The lines from the one containing "Details [tab] (205, 338)" through the final line of the data below must be written out exactly, both included, and nothing more.

BEGIN Data to process

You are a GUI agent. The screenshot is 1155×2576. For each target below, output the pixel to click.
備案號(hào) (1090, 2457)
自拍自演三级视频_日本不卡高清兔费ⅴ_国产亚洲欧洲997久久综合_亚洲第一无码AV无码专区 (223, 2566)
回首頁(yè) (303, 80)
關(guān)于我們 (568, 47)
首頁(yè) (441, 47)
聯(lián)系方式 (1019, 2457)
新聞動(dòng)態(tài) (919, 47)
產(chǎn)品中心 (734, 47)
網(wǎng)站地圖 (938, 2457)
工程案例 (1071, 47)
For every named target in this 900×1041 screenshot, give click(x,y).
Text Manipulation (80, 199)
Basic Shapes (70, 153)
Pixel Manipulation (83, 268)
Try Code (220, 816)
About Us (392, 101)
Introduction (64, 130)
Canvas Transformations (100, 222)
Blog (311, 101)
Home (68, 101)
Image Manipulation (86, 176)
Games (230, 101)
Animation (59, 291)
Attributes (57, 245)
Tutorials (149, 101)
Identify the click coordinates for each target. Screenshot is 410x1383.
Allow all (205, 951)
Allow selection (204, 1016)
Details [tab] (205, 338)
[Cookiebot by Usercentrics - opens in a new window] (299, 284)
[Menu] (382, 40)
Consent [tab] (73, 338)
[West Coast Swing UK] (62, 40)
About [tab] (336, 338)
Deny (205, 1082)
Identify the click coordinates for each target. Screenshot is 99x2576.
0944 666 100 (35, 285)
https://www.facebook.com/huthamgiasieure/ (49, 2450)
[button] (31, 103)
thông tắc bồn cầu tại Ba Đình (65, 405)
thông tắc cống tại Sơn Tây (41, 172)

END Data to process

(Solution for this problem)
Details [tab] (205, 338)
[Cookiebot by Usercentrics - opens in a new window] (299, 284)
[Menu] (382, 40)
Consent [tab] (73, 338)
[West Coast Swing UK] (62, 40)
About [tab] (336, 338)
Deny (205, 1082)
Identify the click coordinates for each target. Screenshot is 99x2576.
0944 666 100 (35, 285)
https://www.facebook.com/huthamgiasieure/ (49, 2450)
[button] (31, 103)
thông tắc bồn cầu tại Ba Đình (65, 405)
thông tắc cống tại Sơn Tây (41, 172)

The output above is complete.